An app for the Apple Watch was able to detect atrial fibrillation (AFib) in a small group of people and alert them of an irregular heartbeat, according to preliminary data from a new study presented at the 2019 American College of Cardiology Annual Scientific Session in New Orleans.
The researchers for the prospective, single-arm study, working out of Stanford University School of Medicine, sought to fund the proportion of people with an irregular pulse watch notification who then went on to have diagnosed AFib via electrocardiogram (ECG). The app functions by using the Apple Watch’s existing light sensor to generate a tachogram (time point between heat beats). The generated tachograms are then analyzed via algorithm for irregularities, triggering notifications sent to the watch if irregular rhythms are detected.
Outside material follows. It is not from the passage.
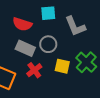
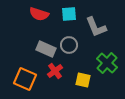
red semicircle: (22, 24) -> (39, 14), moved
yellow square: (62, 66) -> (83, 80), moved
The notification recommended that the wearer contact a study doctor through the app.
Some Interesting Data Points
The overall study cohort consisted of 419,297 participants, 2,161 of whom were sent a notification via Apple Watch and 450 of whom ended up wearing (and returning for analysis) ECG patches based on a clinical visit following the notification. The 2,161 patients receiving the notifications completed a 90-day survey following the notification. About 21% of the study cohort had hypertension and about 5% had diabetes.
According to the presenter presentation, the positive predictive value of the tachograms was 0.71 (97.5% CI, 0.69 to 0.74) and 0.84 (97.5% CI, 0.76 to 0.92) for the irregular pulse notifications. About half of participants who received a notification went on to seek medical attention outside of the study regardless of whether they had been assessed by a virtual doctor working for the study. The also reported that notifications in younger participants (under 40) were low (1.6%), and higher (3% or more) in older participants (over 65). Overall irregular pulse notifications were low at just 0.52% (0.49 to 0.54).
Limitations, and a Foundation
While the virtual study design was “large, quick, and pragmatic,” according to the researchers, the study limitations included self-reporting of outcomes from participants, which can be unreliable, as well as missing the target study enrollment of 500,000 participants. They also reported higher-than-anticipated drop-offs following notification, and fewer than anticipated telehealth study visits. Exposure to the app was safe.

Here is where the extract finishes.